Paintings of Indigenous ways of life in a northern Saskatchewan hamlet return home
CBC
A little over 30 years ago, Mary Joyce moved to Black Point, Sask., for a year, and she left the remote Northern Saskatchewan hamlet with an impressive art collection and a deep appreciation for the Indigenous community's ways of life.
Now in 2023, she's giving back to the community by donating her paintings in the Black Point collection that vividly depict the people she met, the stories she heard and the lessons she learned.
Joyce and her then husband left Edmonton to start their one year stint in Black Point, near La Loche, Sask., in October of 1989. She says no white person had ever spent the full winter in the hamlet.
A lot of her paintings focus on the women's roles because Joyce says they helped integrate her into the community.
"The women were looking out for me, they basically educated me, took care of me, taught me what they were doing, and made quite a lot of jokes, along with me," Joyce said on CBC Radio's Saskatchewan Weekend.
"I learned a lot of things about how to carry on in a community like that, as well as life lessons."

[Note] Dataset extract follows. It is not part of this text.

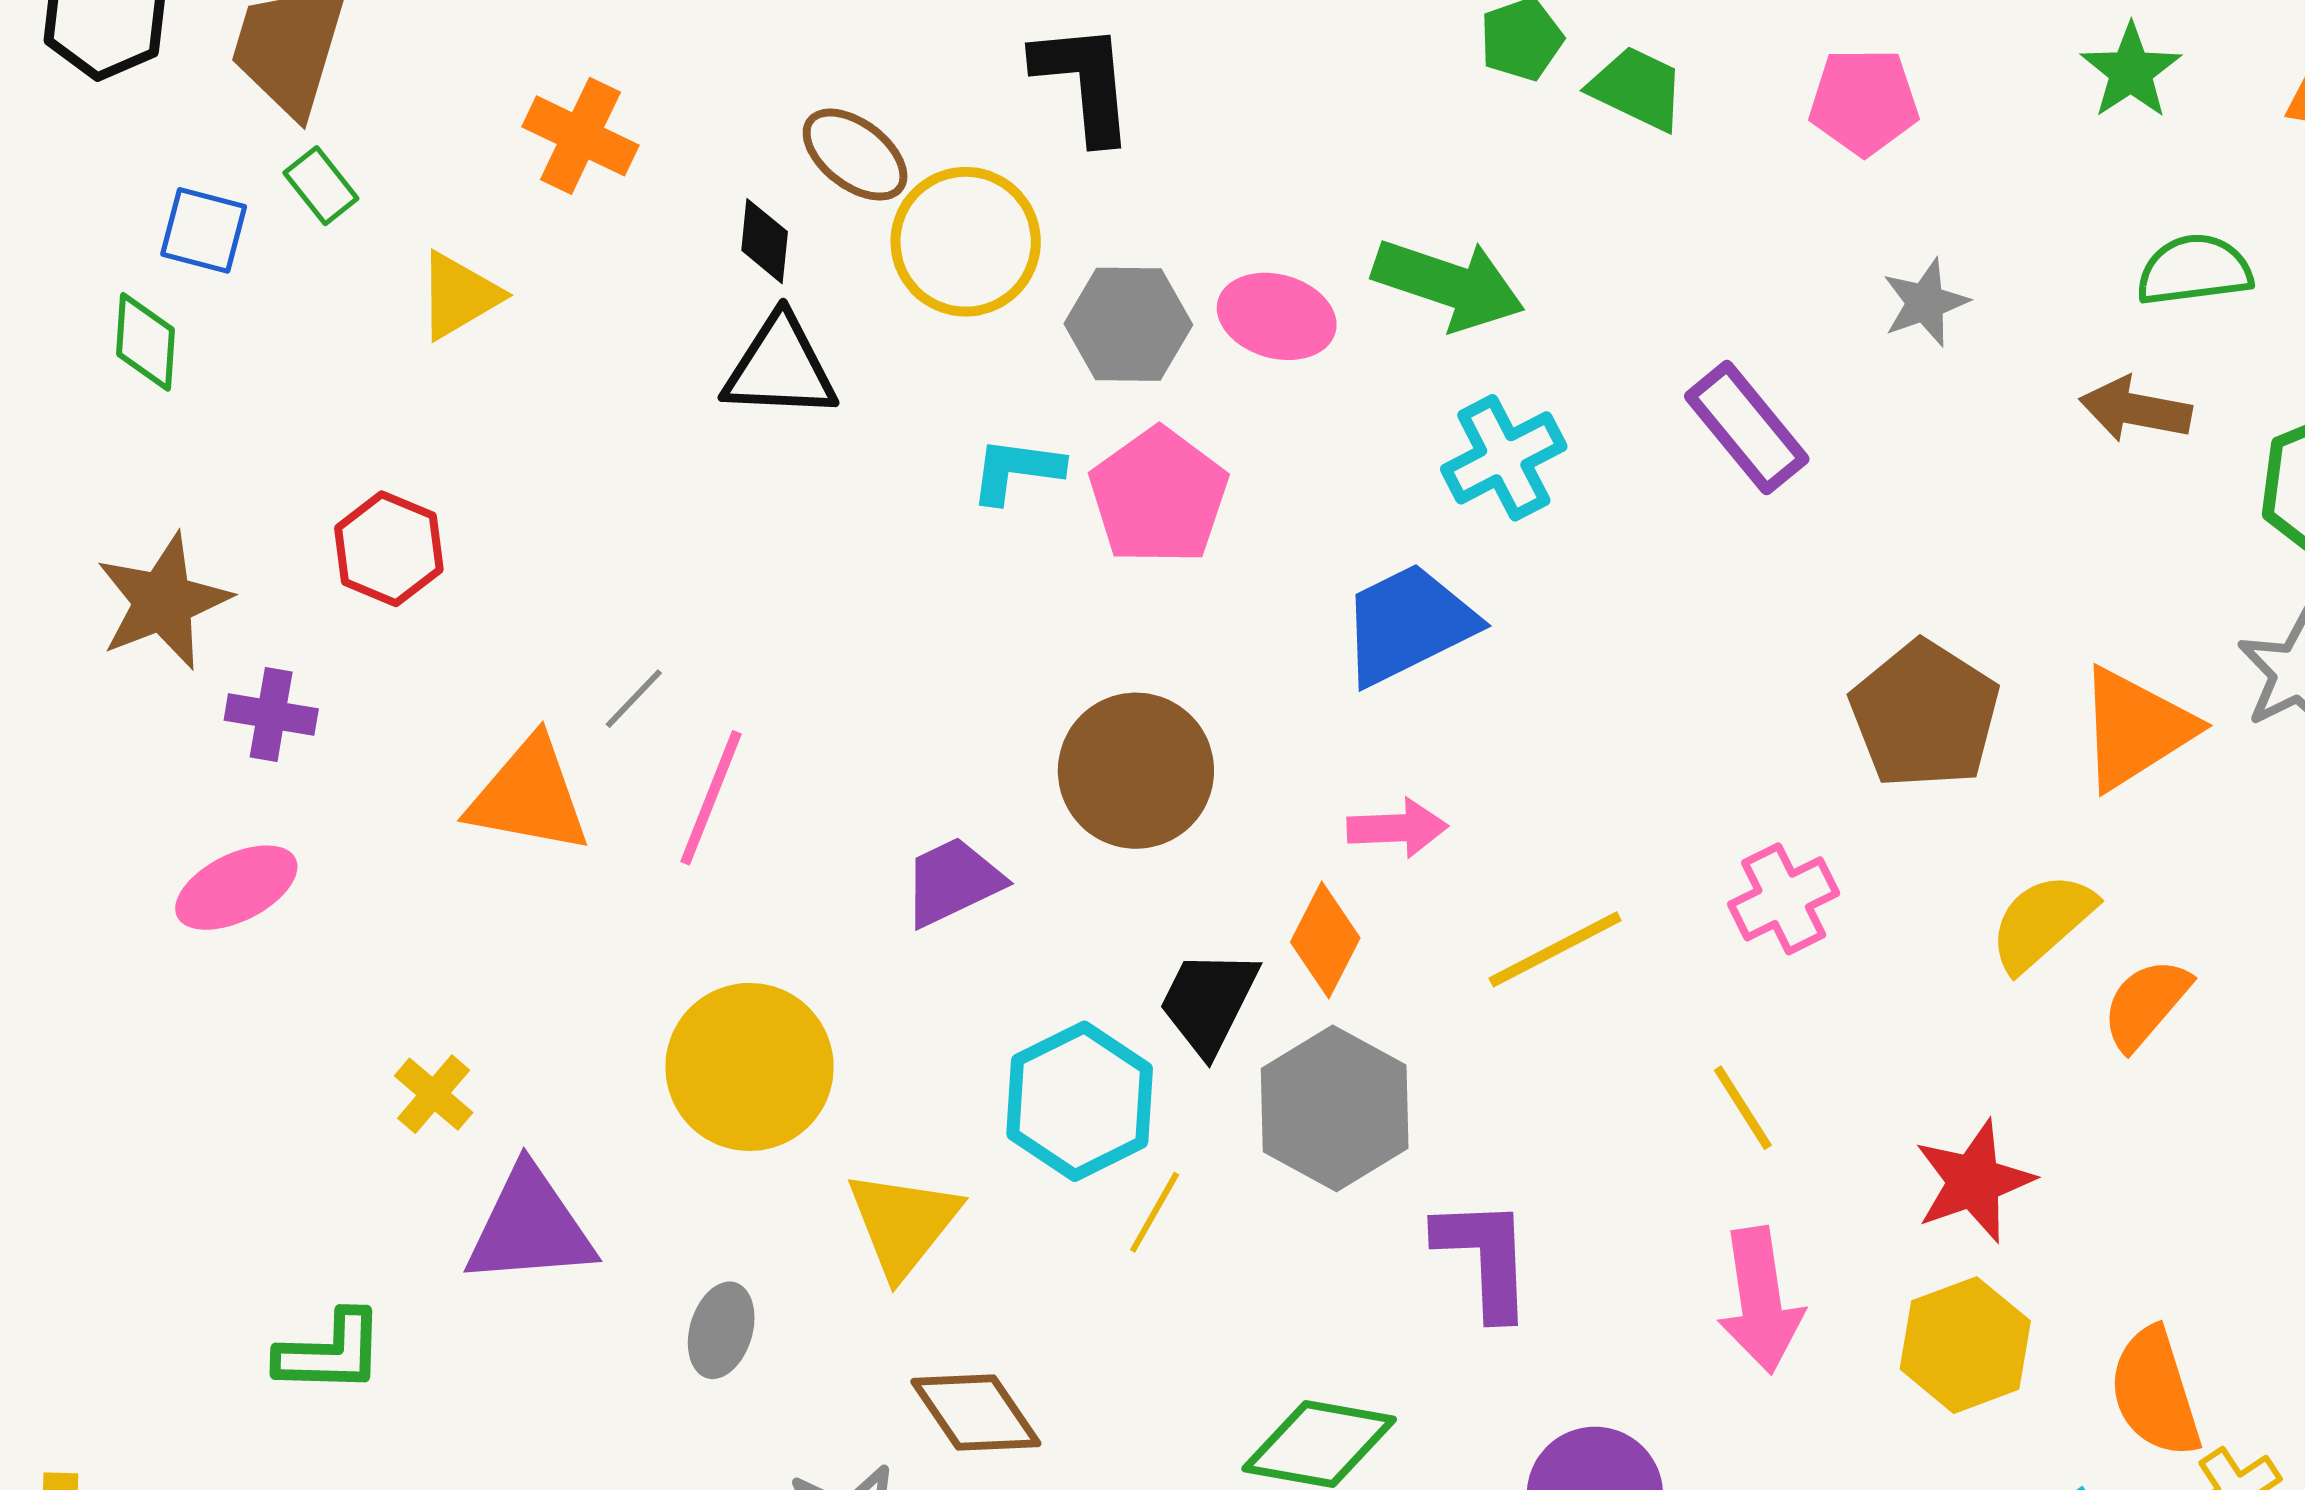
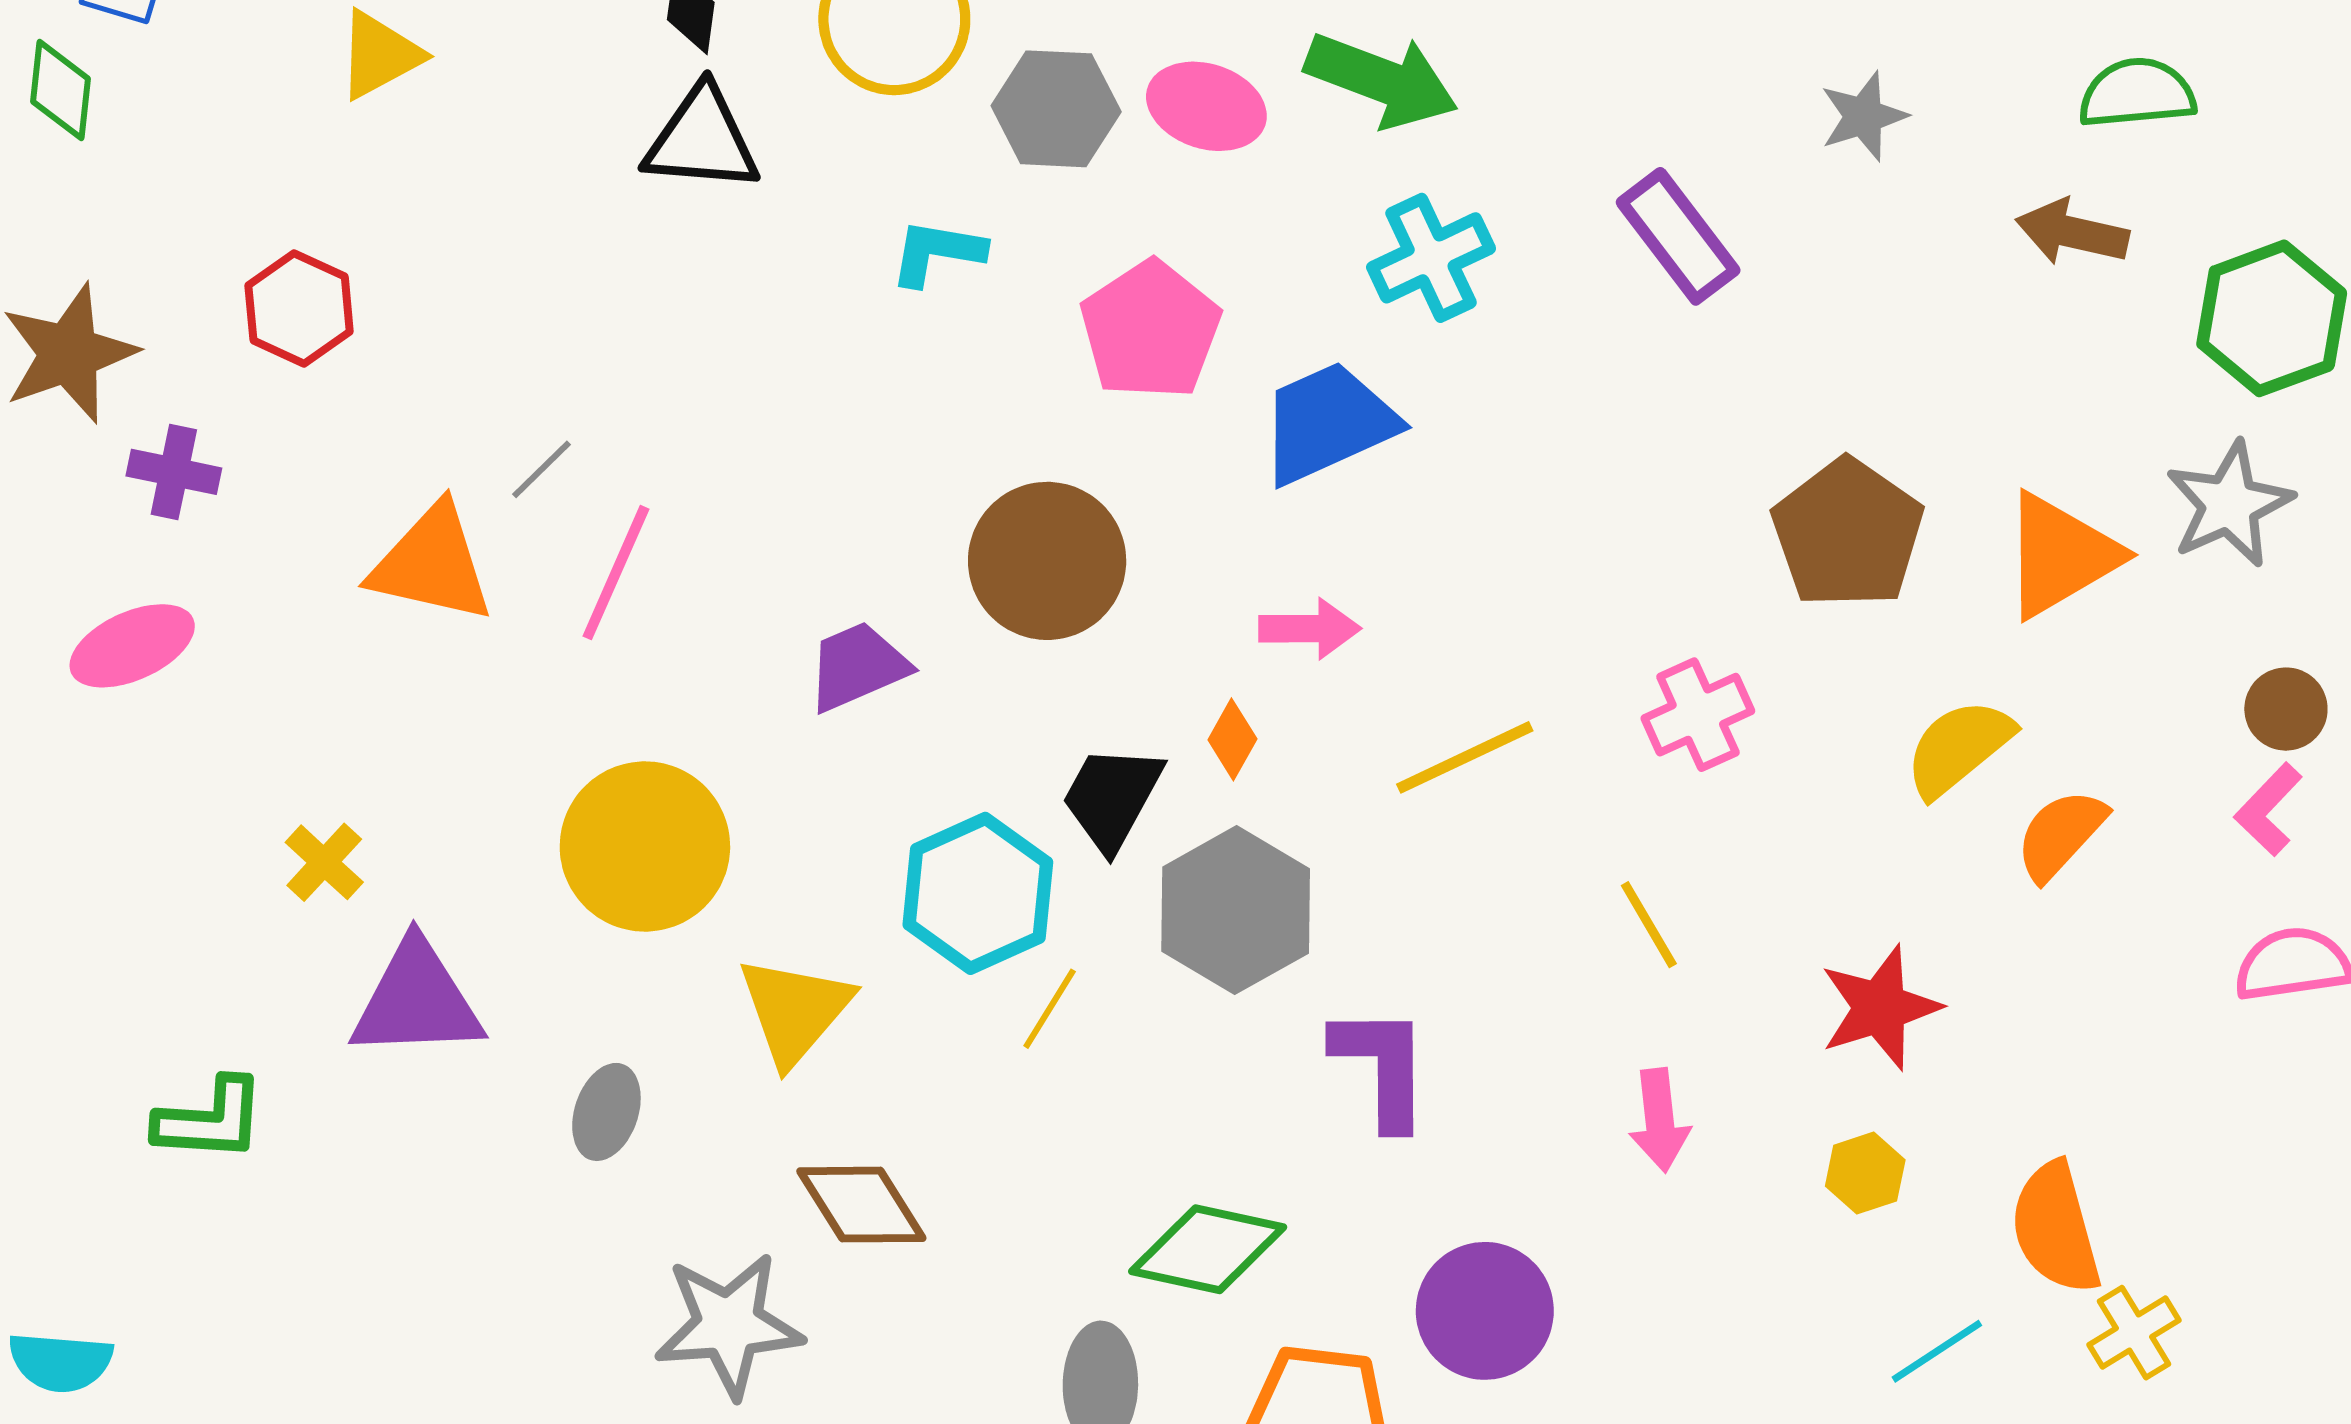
pink pentagon: (1159, 496) -> (1150, 330), moved
orange diamond: (1325, 940) -> (1232, 739), size x0.7
pink arrow: (1760, 1300) -> (1660, 1120), size x0.7
yellow hexagon: (1965, 1345) -> (1865, 1173), size x0.6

Joyce hoped her paintings could spread awareness around the ways of life in Black Point.
"My paintings are mostly about the old ways, because Black Point was a kind of a community where people who still wanted to pursue the old ways, their traditions," Joyce said.
"Hopefully, through the validation of those traditions we'll assist people to see how valuable they are in the whole world."
One of the experiences that stands out most for Joyce is spending time with the local woman in the smoking teepee tending to moose hide.
"Those are good memories. They were very intimate, " Joyce said.
The homecoming of the Black Point collection is being done with the help of the Mann Art Gallery in Prince Albert. The art gallery received the donation from Joyce and transported some of the paintings up to the La Loche Friendship Centre last week. The paintings will be in La Loche on rotating long-term loans.
"People came through and immediately recognized their relatives, their great aunties, their grandmothers," Marcus Miller, the Mann Art Gallery's curator and director said.
"I'm telling you, there were smiles on everybody's faces and I knew that these paintings had truly come home to the right place."